Is the following syntax correct?

[tex] dx = v\ dt [/tex]
[tex] x = \int v\ dt [/tex]

or should it be:

[tex] dx = v \ dt[/tex]
[tex] dx = \int v \ dt [/tex]

Doc Al

This is OK. Realize that this is just saying that:
[tex] \int \ dx = x [/tex]

That's no good--you must integrate both sides.

HallsofIvy

The first. Obviously, the two right sides of the second are not the same and cannot both be equal to dx.

What you are doing is starting with dx= v dt and integrating both sides:
[itex]\int x= \int v dt[/itex]. Since [itex]\int dx= x[/itex] the result is [itex]x= \int v dt[/itex].

(The integral is not "well defined" so that should be [itex]x= \int v dt+ C[/itex].)
(Once again, Doc Al comes in 2 seconds ahead of me!)

Gib Z

We don't really need to include the additional C, since indefinite integrals are only unique up to a additive constant anyway.

HallsofIvy

Yes, of course.
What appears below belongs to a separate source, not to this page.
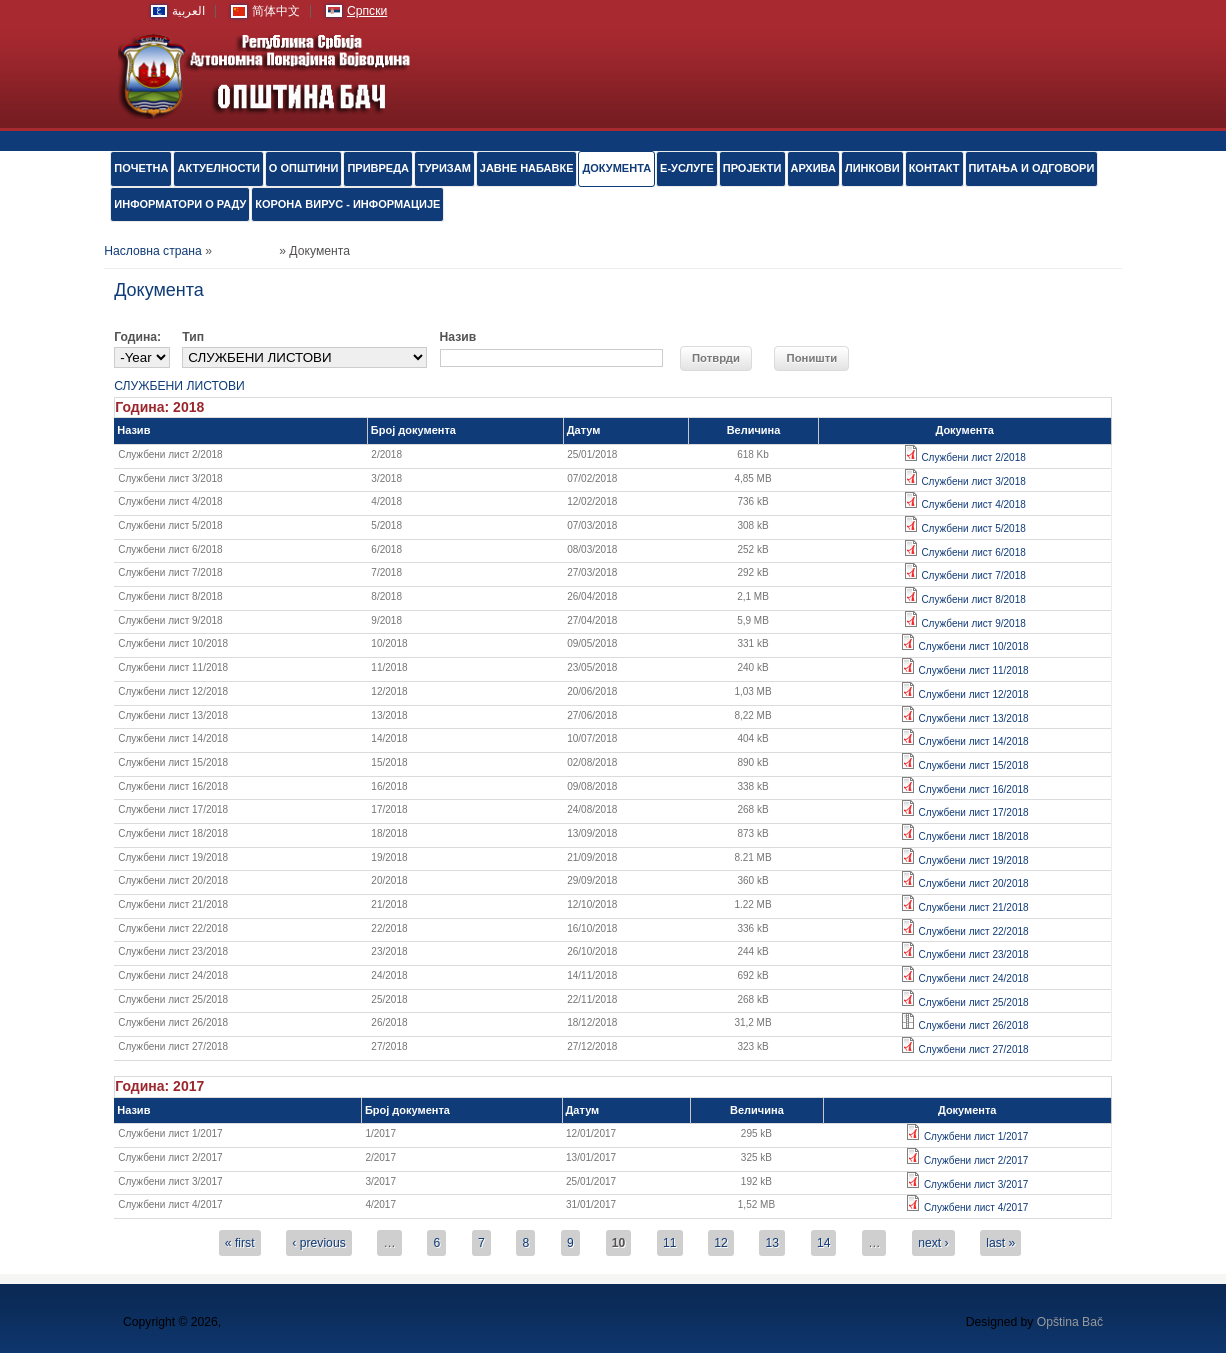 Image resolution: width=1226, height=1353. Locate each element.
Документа (616, 168)
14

The anti-derivative of [itex]x^2[/itex] is [itex]\int x^2 dx[/itex] which is, itself, equal to [itex](1/3)x^3+ C[/itex]. It is only in the last that we need the "C".

CompuChip

Actually, I prefer to think of
[tex]\int v \, dt[/tex]
as notation where the [itex]\int dt [/itex] is a single symbol.
The equation
[tex]dx = v dt[/tex]
wouldn't make sense then but can be written
[tex]dx/dt = v[/tex]
or considered as a limit.

(Of course, I also use them as mnemonics and manipulate them as ordinary fractions, but sometimes it's good to keep things clear and separate legal operations from convenient notation).